Thanks for your detailed analysis, very informative.True. This is arguably not the perception of iCloud that Apple is going for with its privacy-focused advertising, but caveat emptor. Might change the public discussion of OS merits in the future though. Apple is often equated with privacy and seamless integration. The reality is, pick one.
"Super smart trained AI" - I work with state of the art machine learning models, and even the best of them make the occasional dumb mistakes, because ultimately it is a dumb method still far away from human thinking.
The system is looking at the content. The NeuralHash component (your step 2) works on "features of the image instead of the precise values of pixels," ensuring that "perceptually and semantically similar images" get similar fingerprints. Semantically similar, that is content matching. NeuralHash analyses the image content. If it was only about matching slight modifications, perceptual similarity would be sufficient. NeuralHash does more. Thus the fingerprint is among other things a content summary. A lot depends on the detail here, which in turn depends on the undocumented features Apple is looking for and the undocumented weights and thresholds of the system. "Two pink shapes" is more generic than "two nude humans" is more generic than "two people having sex" is more generic than "a man having sex with a boy" is more generic than "a grey-haired man..." and so on. The more detailed this goes, the closer we get to pixel perfect image comparison. We know Apple does not want that, so some level of genericness is preserved. Step 3 is comparing these image content summaries with the image content summaries from NCMEC.

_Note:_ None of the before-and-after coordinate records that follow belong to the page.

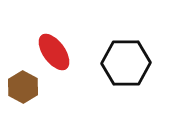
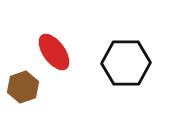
brown hexagon: rotated 12 degrees clockwise
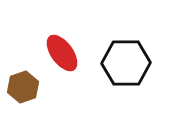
red ellipse: moved 8 px right, 1 px down
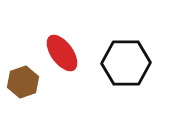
brown hexagon: moved 5 px up
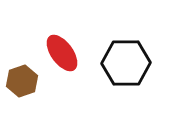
brown hexagon: moved 1 px left, 1 px up
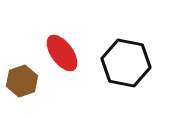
black hexagon: rotated 12 degrees clockwise
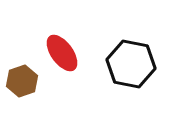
black hexagon: moved 5 px right, 1 px down
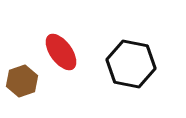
red ellipse: moved 1 px left, 1 px up
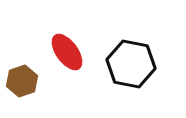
red ellipse: moved 6 px right
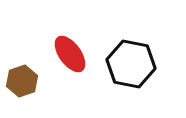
red ellipse: moved 3 px right, 2 px down
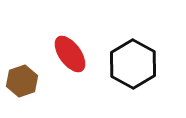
black hexagon: moved 2 px right; rotated 18 degrees clockwise
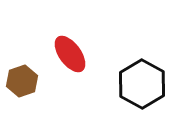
black hexagon: moved 9 px right, 20 px down
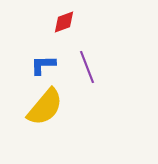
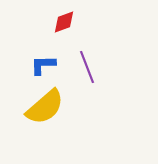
yellow semicircle: rotated 9 degrees clockwise
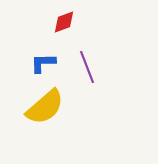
blue L-shape: moved 2 px up
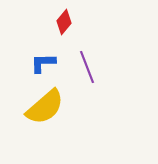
red diamond: rotated 30 degrees counterclockwise
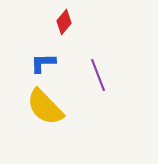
purple line: moved 11 px right, 8 px down
yellow semicircle: rotated 87 degrees clockwise
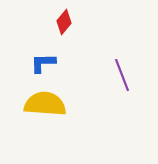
purple line: moved 24 px right
yellow semicircle: moved 3 px up; rotated 138 degrees clockwise
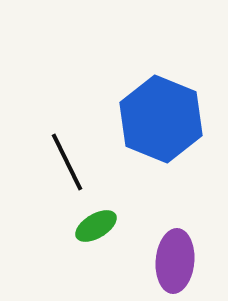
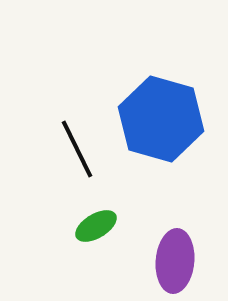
blue hexagon: rotated 6 degrees counterclockwise
black line: moved 10 px right, 13 px up
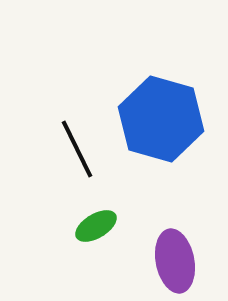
purple ellipse: rotated 16 degrees counterclockwise
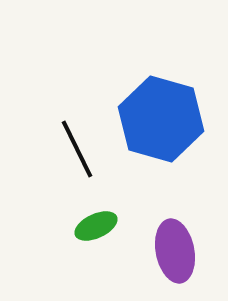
green ellipse: rotated 6 degrees clockwise
purple ellipse: moved 10 px up
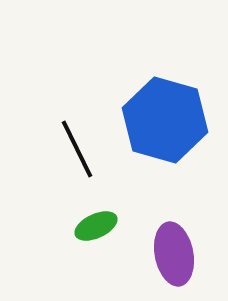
blue hexagon: moved 4 px right, 1 px down
purple ellipse: moved 1 px left, 3 px down
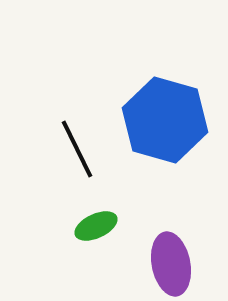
purple ellipse: moved 3 px left, 10 px down
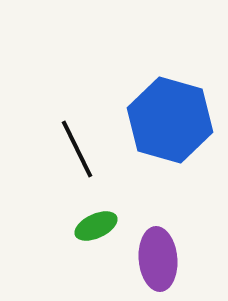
blue hexagon: moved 5 px right
purple ellipse: moved 13 px left, 5 px up; rotated 6 degrees clockwise
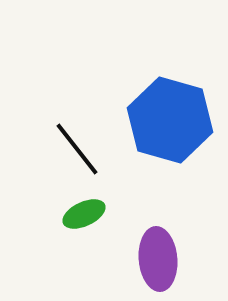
black line: rotated 12 degrees counterclockwise
green ellipse: moved 12 px left, 12 px up
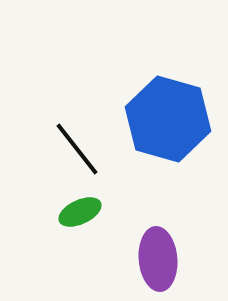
blue hexagon: moved 2 px left, 1 px up
green ellipse: moved 4 px left, 2 px up
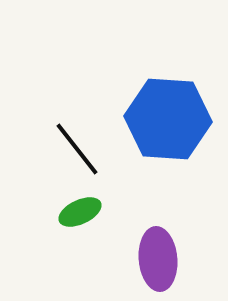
blue hexagon: rotated 12 degrees counterclockwise
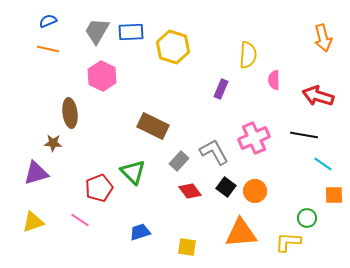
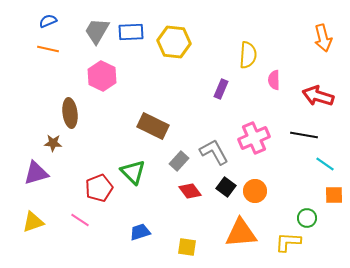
yellow hexagon: moved 1 px right, 5 px up; rotated 12 degrees counterclockwise
cyan line: moved 2 px right
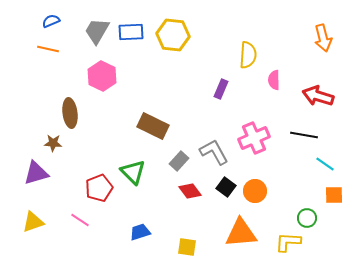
blue semicircle: moved 3 px right
yellow hexagon: moved 1 px left, 7 px up
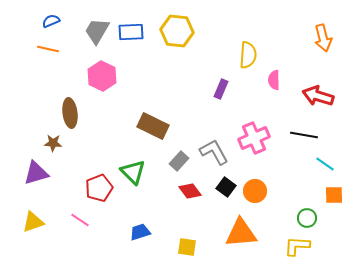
yellow hexagon: moved 4 px right, 4 px up
yellow L-shape: moved 9 px right, 4 px down
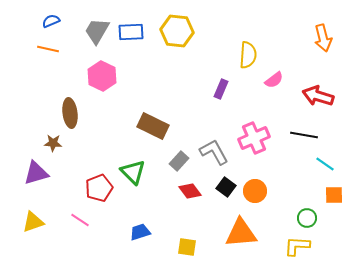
pink semicircle: rotated 126 degrees counterclockwise
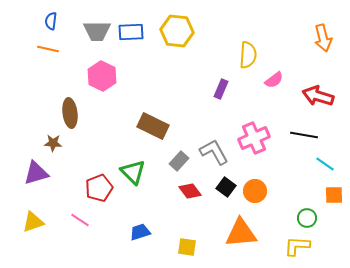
blue semicircle: rotated 60 degrees counterclockwise
gray trapezoid: rotated 120 degrees counterclockwise
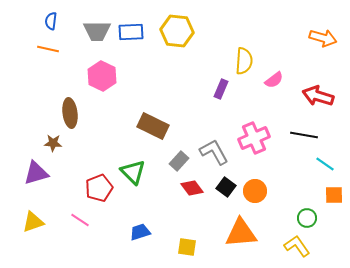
orange arrow: rotated 60 degrees counterclockwise
yellow semicircle: moved 4 px left, 6 px down
red diamond: moved 2 px right, 3 px up
yellow L-shape: rotated 52 degrees clockwise
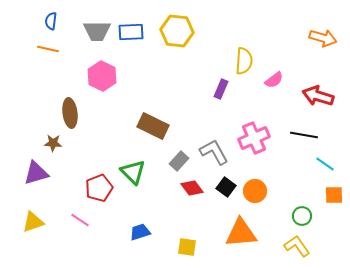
green circle: moved 5 px left, 2 px up
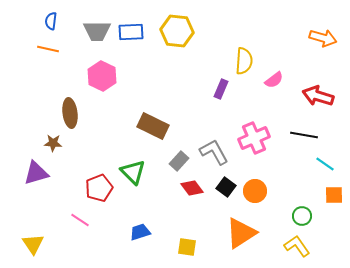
yellow triangle: moved 22 px down; rotated 45 degrees counterclockwise
orange triangle: rotated 28 degrees counterclockwise
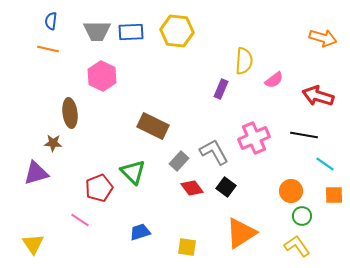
orange circle: moved 36 px right
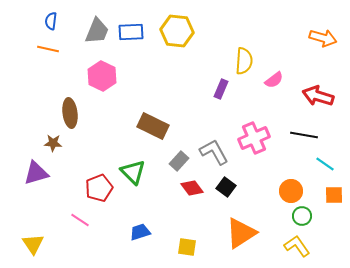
gray trapezoid: rotated 68 degrees counterclockwise
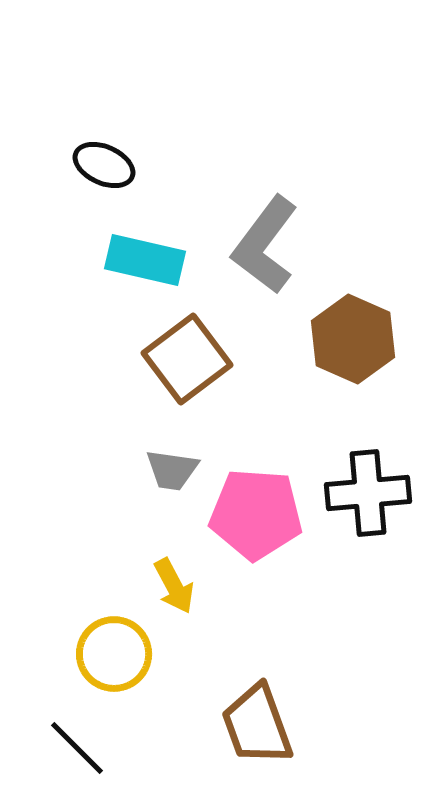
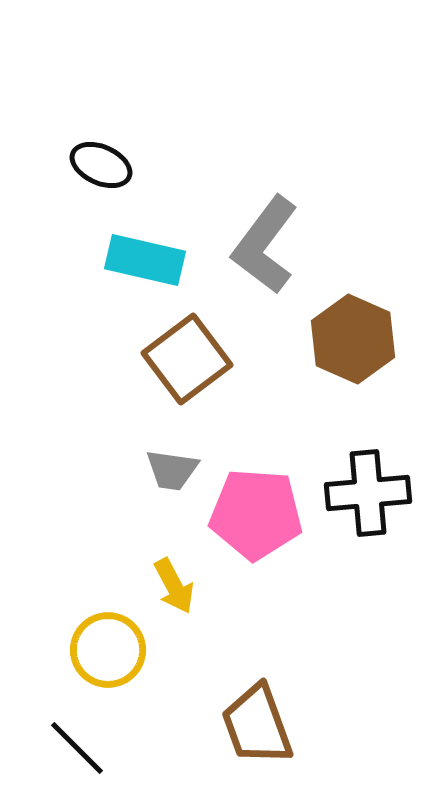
black ellipse: moved 3 px left
yellow circle: moved 6 px left, 4 px up
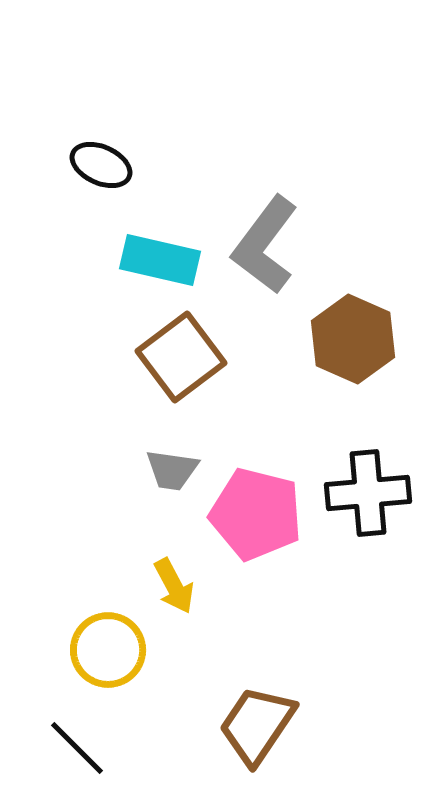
cyan rectangle: moved 15 px right
brown square: moved 6 px left, 2 px up
pink pentagon: rotated 10 degrees clockwise
brown trapezoid: rotated 54 degrees clockwise
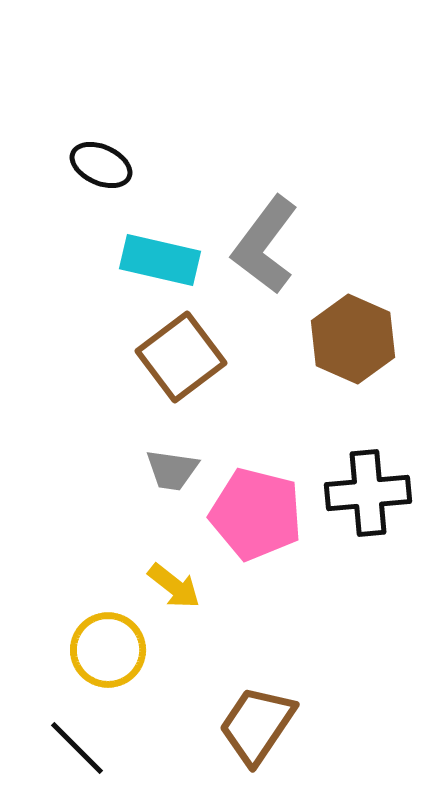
yellow arrow: rotated 24 degrees counterclockwise
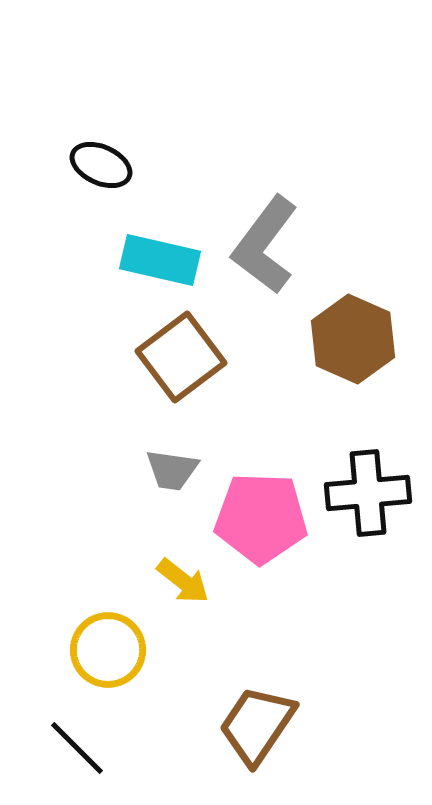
pink pentagon: moved 5 px right, 4 px down; rotated 12 degrees counterclockwise
yellow arrow: moved 9 px right, 5 px up
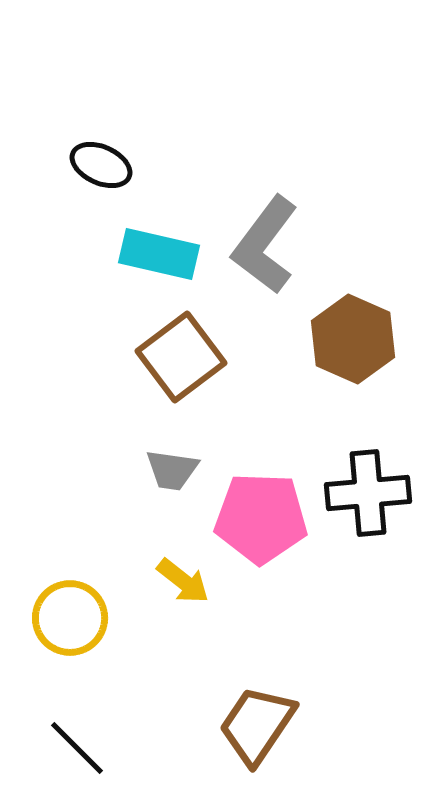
cyan rectangle: moved 1 px left, 6 px up
yellow circle: moved 38 px left, 32 px up
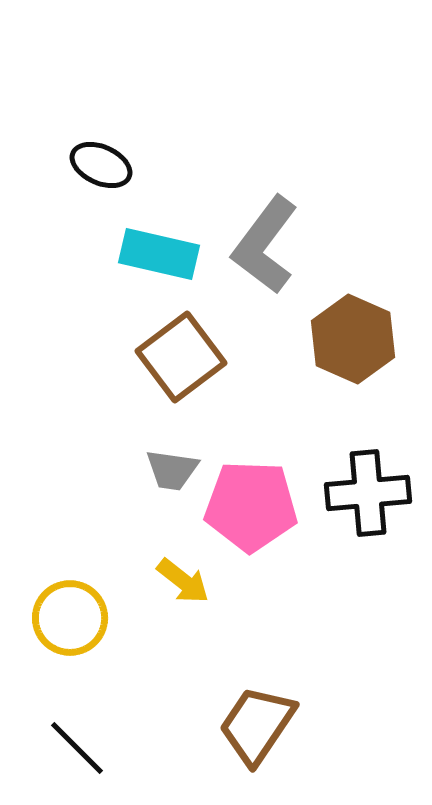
pink pentagon: moved 10 px left, 12 px up
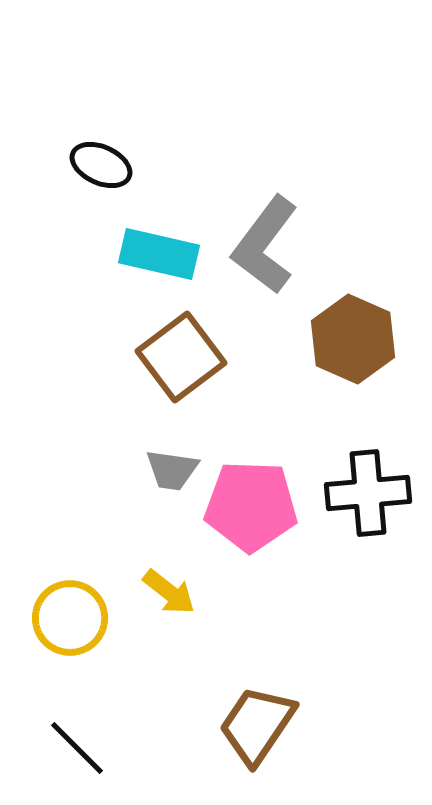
yellow arrow: moved 14 px left, 11 px down
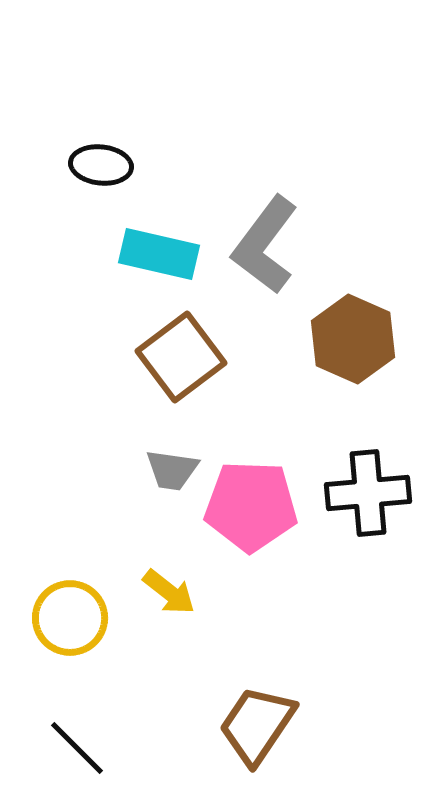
black ellipse: rotated 18 degrees counterclockwise
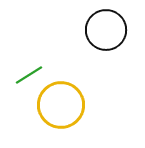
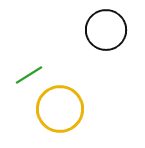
yellow circle: moved 1 px left, 4 px down
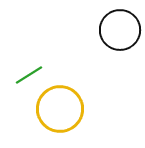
black circle: moved 14 px right
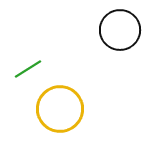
green line: moved 1 px left, 6 px up
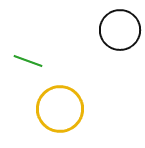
green line: moved 8 px up; rotated 52 degrees clockwise
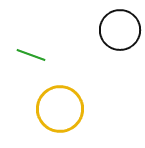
green line: moved 3 px right, 6 px up
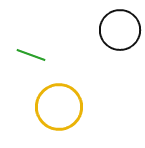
yellow circle: moved 1 px left, 2 px up
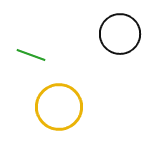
black circle: moved 4 px down
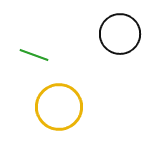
green line: moved 3 px right
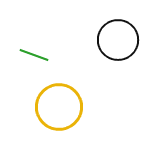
black circle: moved 2 px left, 6 px down
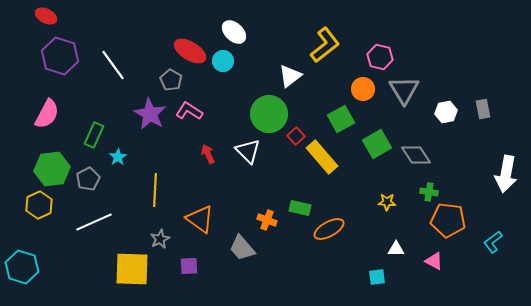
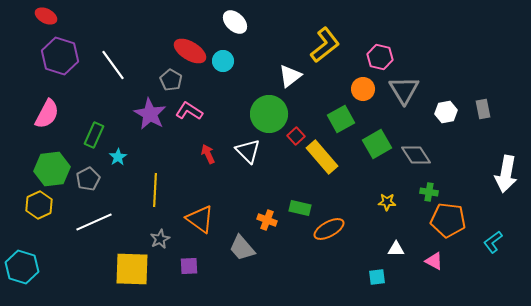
white ellipse at (234, 32): moved 1 px right, 10 px up
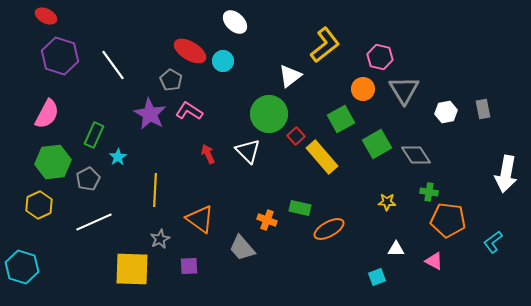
green hexagon at (52, 169): moved 1 px right, 7 px up
cyan square at (377, 277): rotated 12 degrees counterclockwise
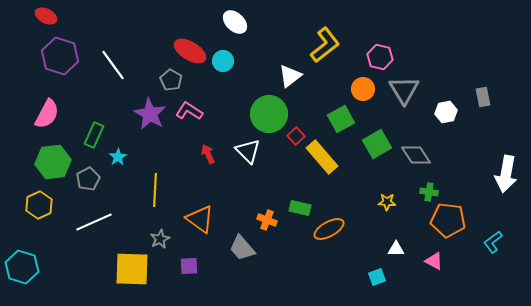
gray rectangle at (483, 109): moved 12 px up
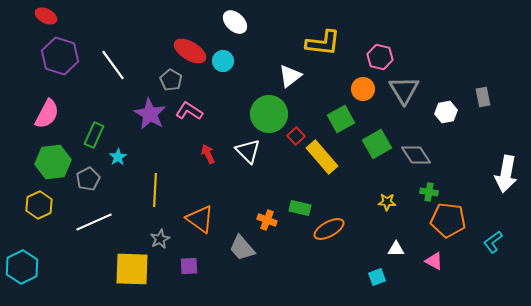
yellow L-shape at (325, 45): moved 2 px left, 2 px up; rotated 45 degrees clockwise
cyan hexagon at (22, 267): rotated 16 degrees clockwise
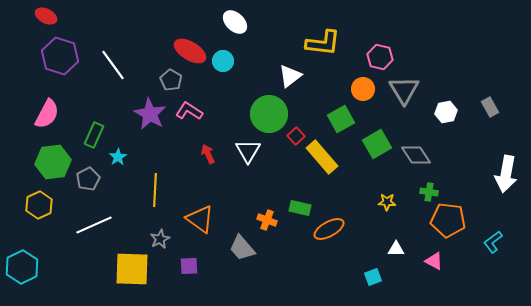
gray rectangle at (483, 97): moved 7 px right, 10 px down; rotated 18 degrees counterclockwise
white triangle at (248, 151): rotated 16 degrees clockwise
white line at (94, 222): moved 3 px down
cyan square at (377, 277): moved 4 px left
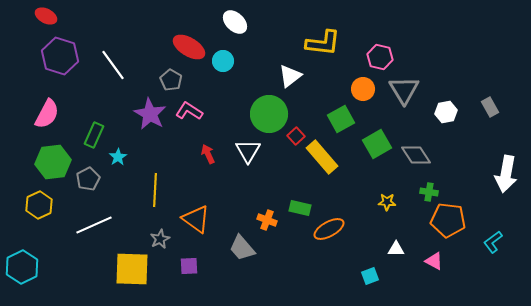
red ellipse at (190, 51): moved 1 px left, 4 px up
orange triangle at (200, 219): moved 4 px left
cyan square at (373, 277): moved 3 px left, 1 px up
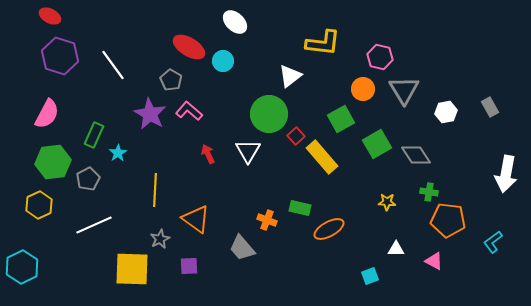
red ellipse at (46, 16): moved 4 px right
pink L-shape at (189, 111): rotated 8 degrees clockwise
cyan star at (118, 157): moved 4 px up
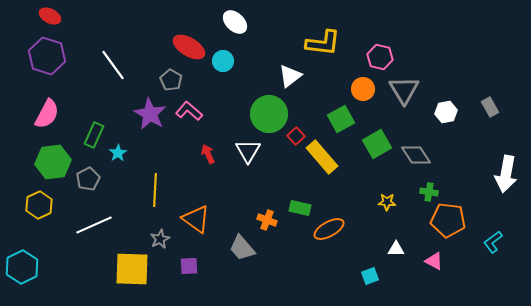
purple hexagon at (60, 56): moved 13 px left
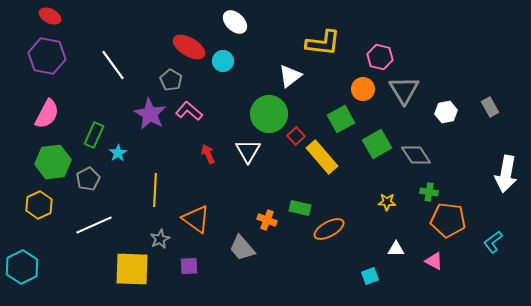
purple hexagon at (47, 56): rotated 6 degrees counterclockwise
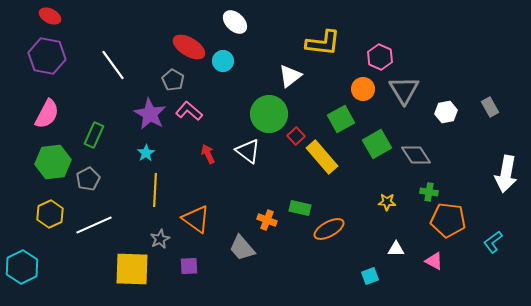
pink hexagon at (380, 57): rotated 10 degrees clockwise
gray pentagon at (171, 80): moved 2 px right
white triangle at (248, 151): rotated 24 degrees counterclockwise
cyan star at (118, 153): moved 28 px right
yellow hexagon at (39, 205): moved 11 px right, 9 px down
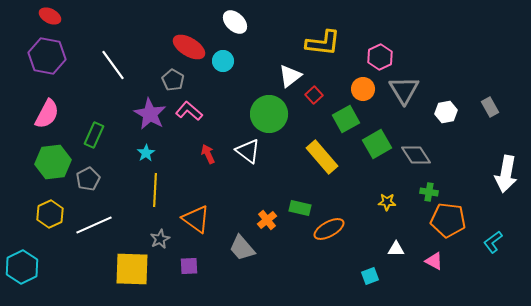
pink hexagon at (380, 57): rotated 10 degrees clockwise
green square at (341, 119): moved 5 px right
red square at (296, 136): moved 18 px right, 41 px up
orange cross at (267, 220): rotated 30 degrees clockwise
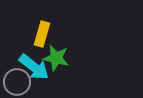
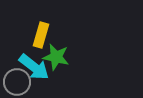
yellow rectangle: moved 1 px left, 1 px down
green star: moved 1 px up
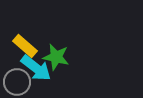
yellow rectangle: moved 16 px left, 11 px down; rotated 65 degrees counterclockwise
cyan arrow: moved 2 px right, 1 px down
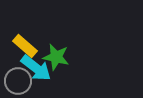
gray circle: moved 1 px right, 1 px up
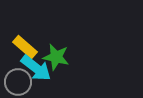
yellow rectangle: moved 1 px down
gray circle: moved 1 px down
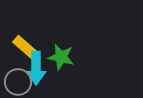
green star: moved 5 px right
cyan arrow: rotated 52 degrees clockwise
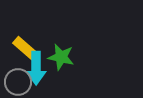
yellow rectangle: moved 1 px down
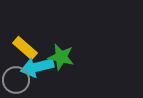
cyan arrow: moved 1 px right, 1 px up; rotated 76 degrees clockwise
gray circle: moved 2 px left, 2 px up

True. The unspecified threshold is interesting, though. We know more than one matching picture is needed (so Apple won't do anything if they have one match, even if it is a perfect match, which is peculiar in its own right), but we do not know how many. Ten? Two?
First of all: Apple trusts its users so little that it suspects all of them of CSA, and it installs a black box into their personal property to check on them. To Apple, users are potential adversaries, who need to be checked and controlled. Information from Apple to its users must be read with this premise in mind. No claim from Apple should be taken at face value.
Your description of 6a assumes that all of this is perfectly implemented, without bugs or undocumented backdoors, and that the calculation is honest. There is no reason to make these assumptions. The trillion is hyperbole even under the most generous readings, as user accounts can differ by many orders of magnitude. External experts matter little - Apple picked them, and Apple has posited itself as our adversary. There is no basis of trust to fall back on, not any more. Apple needs to open-source this tool chain, so that we all can see what is going on in there.
The matching is described as taking content into account.
Also, you left out option three - the low-res photo looks like, well, the reviewer is not sure. Is it CSA or not? Are all those people adults? Consenting adults? Might be hard to tell with the blur. Is this a picture of a barely dressed kid or a young adult? If the former, is that legal? The reviewers will have to make decisions that are not nearly as clear cut as you describe. If they decide that they cannot rule out CSA and they would rather have the experts take a look, then we get to...
Step 8 - NCMEC Review
Here all bets are off, as we do not know how this works. If the questionable pics are not variants from those in their database, then they should drop the case. The only damage is several strangers having looked at private pictures. If it is a match, off to the police. What if it is not a match, but the NCMEC reviewer thinks this might be a hitherto unknown case of CSA? Can they ask the police to investigate?
I doubt the person you quote to will be persuaded though. He apparently doesn't care and just take everything from face value and assume that's about it.
If Apple starts to trust no one, then users have no reason to trust Apple taking care of their own business well. Frankly, I believe Apple can afford losing trust from customers, just like they could afford to damage its PR in order to force the development of CSAM scan software.
I feel Apple's "announcement" is generic enough that most customers think that's the end of it. But database maintenance, internal audit, human oversight issues etc aren't being addresses properly.